Quanto ao uso da participação social para a discussão de minutas normativas, a solução dada pelo Decreto 10.411/2020 é insatisfatória, já que, como visto, estabelece a obrigatoriedade de consulta pública apenas para normas precedidas de AIR e a obrigatoriedade de mecanismos de participação de livre escolha para alguns poucos casos remanescentes (artigo 9ºA, § 2º do Decreto 10.411/2020). Trata-se de solução insuficiente, já que o uso de AIR é exceção, e não a regra, da atividade normativa da Administração Pública federal brasileira.

É possível argumentar que a legislação atualmente vigente não fecha as portas para a participação. De fato, há previsões genéricas que permitem a adoção de diferentes instrumentos. Ademais, a ausência de fixação de procedimentos gerais e detalhados pode ser interpretada como um reconhecimento da diversidade de capacidades institucionais da administração pública.
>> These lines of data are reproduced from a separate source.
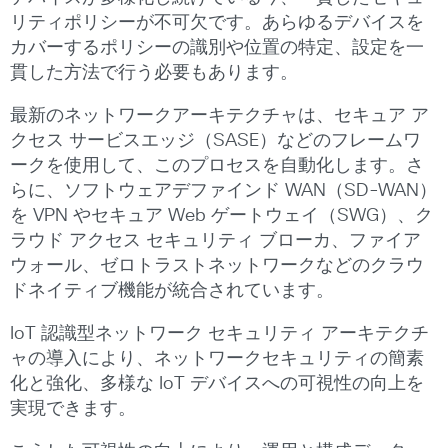
リティポリシーが不可欠です。あらゆるデバイスを
カバーするポリシーの識別や位置の特定、設定を一
貫した方法で行う必要もあります。
最新のネットワークアーキテクチャは、セキュア ア
クセス サービスエッジ（SASE）などのフレームワ
ークを使用して、このプロセスを自動化します。さ
らに、ソフトウェアデファインド WAN（SD-WAN）
を VPN やセキュア Web ゲートウェイ（SWG）、ク
ラウド アクセス セキュリティ ブローカ、ファイア
ウォール、ゼロトラストネットワークなどのクラウ
ドネイティブ機能が統合されています。
IoT 認識型ネットワーク セキュリティ アーキテクチ
ャの導入により、ネットワークセキュリティの簡素
化と強化、多様な IoT デバイスへの可視性の向上を
実現できます。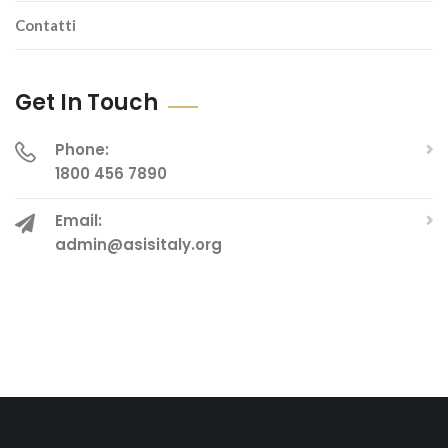
Contatti
Get In Touch
Phone:
1800 456 7890
Email:
admin@asisitaly.org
Essas considerações não afastam a necessidade de instituição de normas gerais de processo administrativo normativo federal. Uma reforma se mostra urgente para uniformizar e dar maior clareza aos procedimentos, superando a fragmentação existente. Ela deve alcançar todos os administradores públicos federais que editam normas, e não apenas aqueles que se percebem como reguladores. Por fim, o novo regime de processo normativo administrativo deve estimular o uso de mecanismos de participação social em todas as fases do ciclo de produção de normas, integrando-os às demais ferramentas de melhoria regulatória.